In the first model, we considered a choice as convergent (\(r\) = 1) if the participant maintained their response and it was the same as their peers, or if the participant decided to change their response in pursuit of convergence with their partner for diverging responses; and a non-convergent (\(r\) = -1) choice otherwise. This model focuses on the pursuit of convergence and rewards when agents’ action seeks convergence.

In the second model, we assessed the participants' level of adjustment or change, assuming that reward was associated with a greater degree of adjustment while penalizing uncooperative or less adjusting behavior. Therefore, if the analyzed participant had changed more than their partner, the behavior was rewarded (\(r\) = 1); if the user changed less than their partner, the model penalized the behavior (\(r\) = -1); if the two participants did not change, reward was set to 0 (\(r\) = 0).

In the third and last model, the degree of convergence at every repetition defined the reward. Therefore, a decrease in convergence in the dyad was penalized (\(r\) = − 1), and an increase in convergence was rewarded (\(r\) = 1). In addition, if convergence in the following feedback was the same because the convergence was maximal (equal number in the two participants) reward was also maximum (\(r\) = 1); and if the convergence was the same but not maximal, the reward was set to 0 (\(r\) = 0).

For all values, the learning rate (\(\alpha )\) and the temperature (\(r\)) were calculated via non-linear optimization (using fmincon function in MATLAB) per participant. τ controls the level of stochasticity, being τ = 0 completely random and τ = ∞ a totally deterministic choice. This parameter is used in the Softmax (\(S\)) choice rule, which converts values into action probabilities. Importantly, we decided to upper bound it to 2 (0 < τ ≤ 2) to maintain the monotonic relationship between \(\alpha\) and τ as suggested in Zhang et al.79.

$${S}_{t}^{k}=\frac{{}^{\uptau {Q}_{t}^{k}}}{{\sum }_{i=1}^{k}{}^{\uptau {Q}_{t}^{i}}}$$

For the correlations with phase coherence, RL parameters were assessed in relation to the signal with the feedback repetition in interaction with the prediction error (\({FB}_{rep}\times PE\)).
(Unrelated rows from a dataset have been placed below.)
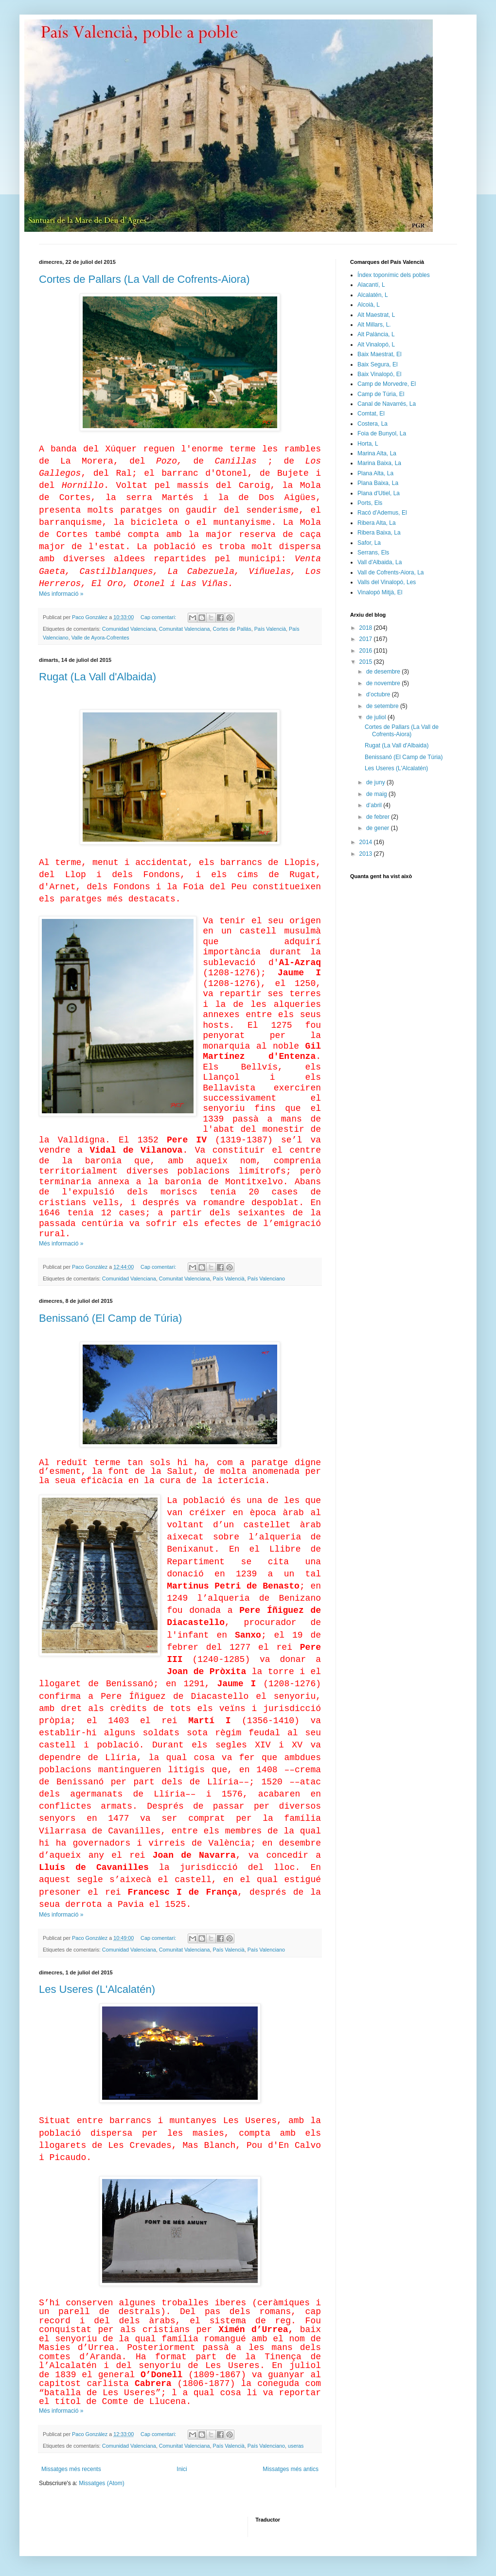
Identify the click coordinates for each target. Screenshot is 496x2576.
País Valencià (270, 629)
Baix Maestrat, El (379, 354)
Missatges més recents (71, 2469)
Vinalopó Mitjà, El (380, 592)
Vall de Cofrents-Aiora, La (390, 572)
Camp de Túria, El (381, 394)
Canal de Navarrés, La (386, 403)
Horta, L (367, 443)
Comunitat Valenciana (184, 629)
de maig (377, 794)
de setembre (383, 706)
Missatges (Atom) (101, 2483)
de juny (376, 782)
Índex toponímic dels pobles (393, 275)
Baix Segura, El (377, 364)
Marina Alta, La (376, 453)
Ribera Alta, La (376, 522)
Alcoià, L (368, 304)
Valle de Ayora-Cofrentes (100, 637)
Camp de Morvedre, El (386, 383)
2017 (366, 639)
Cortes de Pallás (232, 629)
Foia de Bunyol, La (381, 433)
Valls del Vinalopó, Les (386, 582)
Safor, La (369, 542)
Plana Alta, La (375, 473)
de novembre (384, 683)
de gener (378, 828)
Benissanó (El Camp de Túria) (110, 1318)
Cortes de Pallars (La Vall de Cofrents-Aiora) (144, 279)
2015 (366, 661)
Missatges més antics (291, 2469)
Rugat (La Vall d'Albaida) (97, 677)
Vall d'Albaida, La (379, 562)
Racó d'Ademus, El (382, 512)
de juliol (377, 717)
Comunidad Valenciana (129, 629)
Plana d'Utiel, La (378, 493)
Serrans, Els (373, 552)
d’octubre (379, 694)
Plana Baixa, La (377, 483)
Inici (182, 2469)
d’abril (374, 805)
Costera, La (372, 423)
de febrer (378, 816)
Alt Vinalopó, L (376, 344)
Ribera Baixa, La (379, 532)
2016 (366, 650)
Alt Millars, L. (374, 324)
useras (295, 2446)
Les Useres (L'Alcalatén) (97, 1989)
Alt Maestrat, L (376, 314)
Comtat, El (371, 413)
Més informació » (61, 593)
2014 (366, 842)
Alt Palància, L (376, 334)
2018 (366, 627)
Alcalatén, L (372, 295)
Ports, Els (369, 503)
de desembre (384, 671)
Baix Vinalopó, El (379, 374)
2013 (366, 853)
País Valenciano (266, 1278)
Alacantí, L (371, 284)
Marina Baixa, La (379, 463)
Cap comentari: (159, 617)
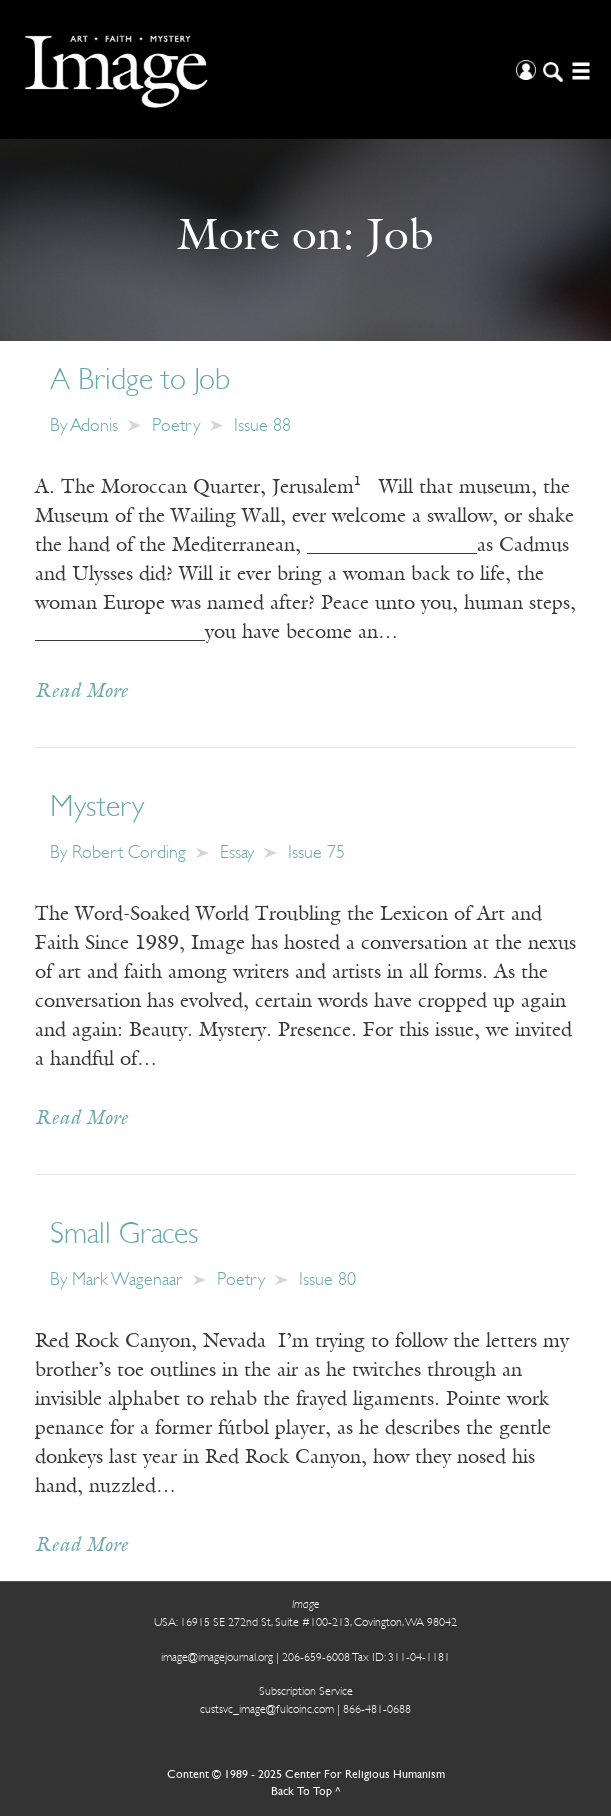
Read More (81, 692)
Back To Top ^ (306, 1792)
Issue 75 (316, 853)
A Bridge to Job (140, 381)
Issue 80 (327, 1280)
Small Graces (124, 1235)
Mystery (97, 808)
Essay (237, 853)
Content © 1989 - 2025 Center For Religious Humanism (306, 1775)
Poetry (176, 426)
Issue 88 (262, 426)
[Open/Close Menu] (578, 69)
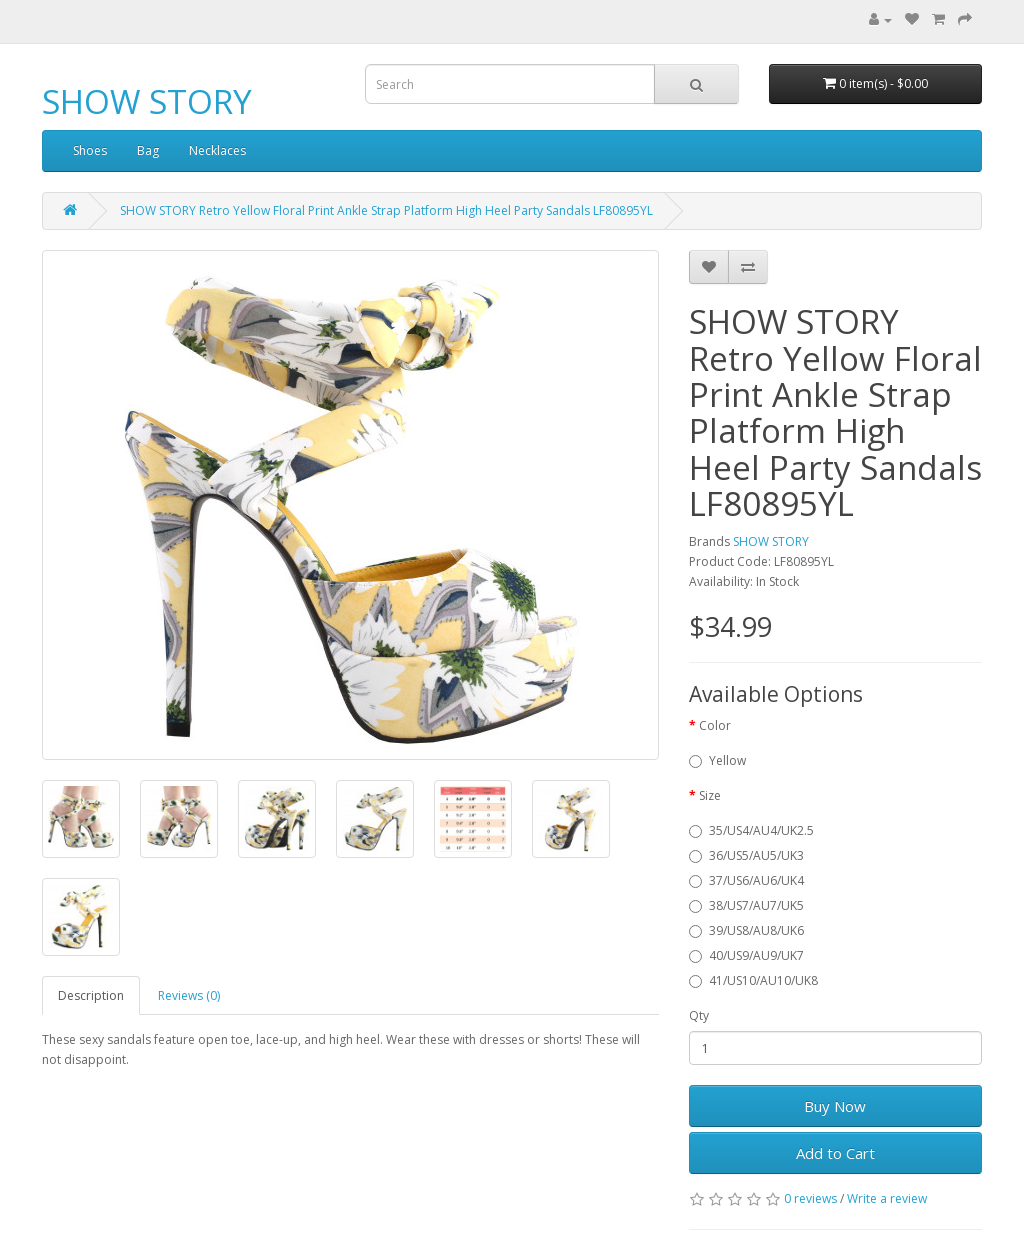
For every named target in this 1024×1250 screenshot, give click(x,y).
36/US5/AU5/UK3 (746, 855)
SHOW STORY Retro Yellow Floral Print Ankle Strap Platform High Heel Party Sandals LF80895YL (386, 210)
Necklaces (217, 150)
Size (710, 795)
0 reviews (810, 1198)
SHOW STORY (147, 101)
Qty (699, 1015)
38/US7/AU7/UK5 (746, 905)
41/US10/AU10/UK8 (753, 980)
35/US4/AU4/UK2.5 (751, 830)
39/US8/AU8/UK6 (746, 930)
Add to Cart (835, 1153)
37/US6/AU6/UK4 (746, 880)
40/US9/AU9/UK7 (746, 955)
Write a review (887, 1198)
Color (715, 725)
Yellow (717, 760)
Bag (148, 150)
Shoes (90, 150)
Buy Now (835, 1106)
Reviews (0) (189, 995)
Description (91, 995)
For model comparison, we used the Bayes Information Criterion (\(BIC\)), as suggested by Wilson and Collins80, using the following equation:

$$BIC=-2log\widehat{LL}+{k}_{m}log(T)$$

Here, \(\widehat{LL}\) refers to the log-likelihood value at the best parameter fitting, \({k}_{m}\) is the number of parameters in the model (\(m\)) for the individual and \(T\) is the number of trials.